Oswald J. Smith

Eternity Meant Everything – Oswald J. Smith

In the Irish Revival of 1859, people became so weak that they could not get back to their homes. Men and women would fall by the wayside and would be found hours later pleading with God to save their souls. They felt that they were slipping into hell and that nothing else in life mattered but to get right with God. … To them eternity meant everything. Nothing else was of any consequence. They felt that if God did not have mercy on them and save them, they were doomed for all time to come.

– Oswald J. Smith –

August 11, 2015

We read in the biographies of our forefathers, who were most successful in winning souls, that they prayed for hours in private. The question therefore arises, can we get the same results without following their example?

– Oswald J. Smith –

June 24, 2015

We talk of the Second Coming; half the world has never heard of the first.

– Oswald J. Smith –

June 23, 2015

The mission of the church is missions.

– Oswald J. Smith –

June 22, 2015

Any church that is not seriously involved in helping fulfill the Great Commission has forfeited its biblical right to exist.

– Oswald J. Smith –

June 21, 2015

No one has the right to hear the gospel twice, while there remains someone who has not heard it once.

– Oswald J. Smith –

January 7, 2014

People take salvation today in such a cold, formal, matter-of-fact, business-like sort of way, that it appears as though they are doing God an honor in condescending to receive His offer of Redemption.
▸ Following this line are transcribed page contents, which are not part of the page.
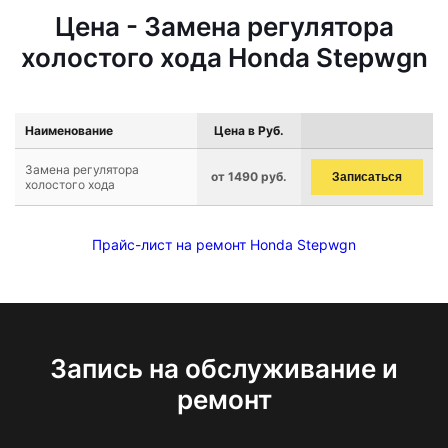
Цена - Замена регулятора
холостого хода Honda Stepwgn
Наименование
Цена в Руб.
Замена регулятора
от 1490 руб.
Записаться
холостого хода
Прайс-лист на ремонт Honda Stepwgn
Запись на обслуживание и
ремонт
Their eyes are dry, their sense of sin absent; nor is there any sign of penitence and contrition … But oh, if there were conviction! if they came with hearts bowed down, yea! broken and contrite, came with the cry of the guilt-laden soul: “God be merciful to me a sinner!”—came trembling with the burning life and death question of the Philippian jailor: “What must I do to be saved ?”—what converts they would be!

– Oswald J. Smith –

July 28, 2014

Oh my friends, we are loaded down with countless church activities, while the real work of the church, that of evangelizing the world and winning the lost, is almost entirely neglected!